** Given information follows **
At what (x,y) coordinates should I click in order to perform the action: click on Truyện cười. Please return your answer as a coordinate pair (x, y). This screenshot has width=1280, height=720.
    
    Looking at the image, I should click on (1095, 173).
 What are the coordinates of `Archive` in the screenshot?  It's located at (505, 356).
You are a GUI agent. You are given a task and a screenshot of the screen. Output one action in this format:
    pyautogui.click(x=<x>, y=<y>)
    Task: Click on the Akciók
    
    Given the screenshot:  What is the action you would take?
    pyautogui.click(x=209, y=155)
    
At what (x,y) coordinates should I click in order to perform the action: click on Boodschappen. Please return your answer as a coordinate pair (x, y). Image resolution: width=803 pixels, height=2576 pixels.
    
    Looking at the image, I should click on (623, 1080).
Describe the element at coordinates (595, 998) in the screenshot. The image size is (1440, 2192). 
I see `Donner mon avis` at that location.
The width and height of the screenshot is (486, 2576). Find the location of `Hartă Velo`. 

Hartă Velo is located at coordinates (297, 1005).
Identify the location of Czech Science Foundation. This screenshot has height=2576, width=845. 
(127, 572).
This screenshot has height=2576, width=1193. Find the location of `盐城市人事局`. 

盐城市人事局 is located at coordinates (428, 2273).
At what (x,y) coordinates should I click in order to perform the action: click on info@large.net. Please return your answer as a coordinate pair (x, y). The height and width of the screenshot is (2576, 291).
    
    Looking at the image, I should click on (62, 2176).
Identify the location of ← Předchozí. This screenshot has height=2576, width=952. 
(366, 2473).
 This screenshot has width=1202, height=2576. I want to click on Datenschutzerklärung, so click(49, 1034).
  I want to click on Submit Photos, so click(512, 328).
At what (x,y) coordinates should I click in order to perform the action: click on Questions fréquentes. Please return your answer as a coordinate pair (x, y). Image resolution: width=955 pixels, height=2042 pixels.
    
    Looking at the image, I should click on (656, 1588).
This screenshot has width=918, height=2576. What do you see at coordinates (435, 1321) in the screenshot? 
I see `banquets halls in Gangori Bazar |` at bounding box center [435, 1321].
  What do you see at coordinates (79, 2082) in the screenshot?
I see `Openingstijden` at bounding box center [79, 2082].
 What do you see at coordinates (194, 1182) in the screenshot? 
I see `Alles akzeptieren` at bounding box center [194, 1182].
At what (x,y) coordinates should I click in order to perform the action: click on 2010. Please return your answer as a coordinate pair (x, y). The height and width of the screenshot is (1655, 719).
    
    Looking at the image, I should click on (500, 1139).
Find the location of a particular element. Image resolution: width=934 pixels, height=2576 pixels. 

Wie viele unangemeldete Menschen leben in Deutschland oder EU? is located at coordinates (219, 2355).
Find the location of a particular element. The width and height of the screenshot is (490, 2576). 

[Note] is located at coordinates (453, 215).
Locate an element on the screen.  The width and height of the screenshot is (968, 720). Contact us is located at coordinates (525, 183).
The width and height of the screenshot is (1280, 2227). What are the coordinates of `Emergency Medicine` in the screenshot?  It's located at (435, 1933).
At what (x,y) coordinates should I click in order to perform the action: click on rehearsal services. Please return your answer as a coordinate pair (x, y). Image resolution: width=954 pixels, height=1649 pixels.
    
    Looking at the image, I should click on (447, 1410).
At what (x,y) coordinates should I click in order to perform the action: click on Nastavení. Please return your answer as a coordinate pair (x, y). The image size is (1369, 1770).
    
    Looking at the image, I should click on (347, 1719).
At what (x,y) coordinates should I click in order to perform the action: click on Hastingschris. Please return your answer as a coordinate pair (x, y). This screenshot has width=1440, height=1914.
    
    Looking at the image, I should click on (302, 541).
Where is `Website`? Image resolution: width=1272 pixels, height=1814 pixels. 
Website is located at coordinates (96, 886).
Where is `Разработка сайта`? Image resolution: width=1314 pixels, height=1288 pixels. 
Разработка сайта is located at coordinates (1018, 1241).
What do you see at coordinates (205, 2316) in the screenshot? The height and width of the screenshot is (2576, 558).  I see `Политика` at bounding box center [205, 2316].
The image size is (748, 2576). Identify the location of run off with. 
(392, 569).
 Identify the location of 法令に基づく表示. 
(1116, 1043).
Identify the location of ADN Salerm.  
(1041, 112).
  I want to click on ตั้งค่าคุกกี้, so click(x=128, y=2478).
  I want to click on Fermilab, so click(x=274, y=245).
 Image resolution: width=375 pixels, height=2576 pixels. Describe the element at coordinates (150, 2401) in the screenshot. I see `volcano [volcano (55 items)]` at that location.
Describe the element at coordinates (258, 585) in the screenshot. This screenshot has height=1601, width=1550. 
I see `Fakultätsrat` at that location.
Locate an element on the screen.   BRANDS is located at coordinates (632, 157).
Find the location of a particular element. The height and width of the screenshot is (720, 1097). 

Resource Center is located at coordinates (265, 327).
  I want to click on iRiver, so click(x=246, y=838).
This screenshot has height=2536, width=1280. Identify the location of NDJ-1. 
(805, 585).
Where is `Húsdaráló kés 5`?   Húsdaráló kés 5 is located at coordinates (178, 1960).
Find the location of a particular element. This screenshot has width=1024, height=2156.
** End of Given information **
:: Problem to solve ::
The span to give again runs from the line with "Describe the element at coordinates (258, 585)" through the last line of the records above; reproduce it exactly and nothing more.

:: Solution to this task ::
Describe the element at coordinates (258, 585) in the screenshot. This screenshot has height=1601, width=1550. 
I see `Fakultätsrat` at that location.
Locate an element on the screen.   BRANDS is located at coordinates (632, 157).
Find the location of a particular element. The height and width of the screenshot is (720, 1097). 

Resource Center is located at coordinates (265, 327).
  I want to click on iRiver, so click(x=246, y=838).
This screenshot has height=2536, width=1280. Identify the location of NDJ-1. 
(805, 585).
Where is `Húsdaráló kés 5`?   Húsdaráló kés 5 is located at coordinates (178, 1960).
Find the location of a particular element. This screenshot has width=1024, height=2156.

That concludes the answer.